Spark Overview / High-level Architecture Indexing from Spark Reading data from Solr + term

Large-Scale Data Engineering Spark and MLLIB event.cwi.nl/lsde OVERVIEW OF SPARK

CSE 547 : Spark Tutorial Topics Overview Useful Spark Actions and Operations Help

Apache Spark CS240A T Yang Some of them are based on P. Wendells Spark slides Parallel

Introduction to Apache Spark Slides from: Patrick Wendell - Databricks 1 What is Sp Spark?

Apache Spark CS240A Winter 2016. T Yang Some of them are based on P. Wendells Spark slides

Unified Big Data nified Big Data Pr Processing ocessing with with Apache Spark pache Spark

COMP9313: Big Data Management Spark SQL Why Spark SQL? Table is one of the most commonly

PySpark()(Data(Processing(in(Python( on(top(of(Apache(Spark Peter%Hoffmann

SPARK Program Presented by: The Engagement &amp; Recognition Committee What is a SPARK Award?

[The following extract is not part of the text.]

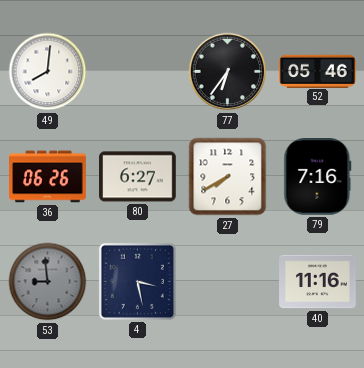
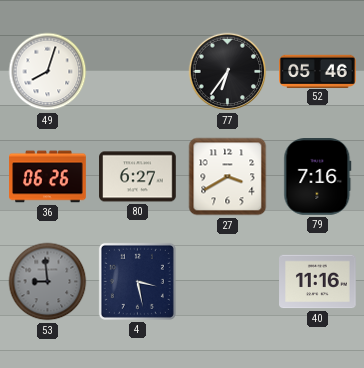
49: 8:01 -> 8:03
27: 7:40 -> 3:40
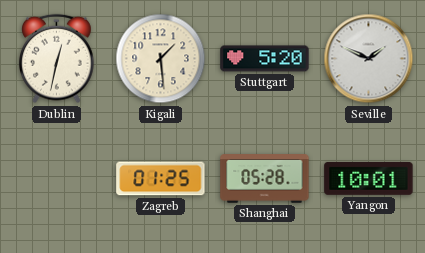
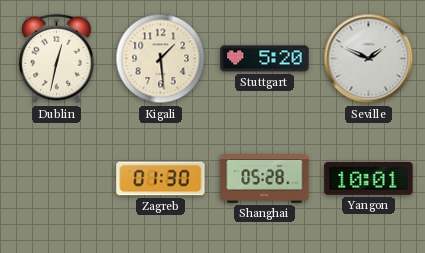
Zagreb: 01:25 -> 01:30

ROOT4J / SPARK-ROOT: ROOT I/O for JVM and Applications for Apache Spark V. Khristenko 1 J.

Starting with Apache Spark, Best Practices and Learning from the Field Felix Cheung, Principal

Spark Code Camp Discover Spark Streaming & Spark SQL Project Overview Focus on Spark

SPARK Program Presented by: The Engagement & Recognition Committee What is a SPARK Award?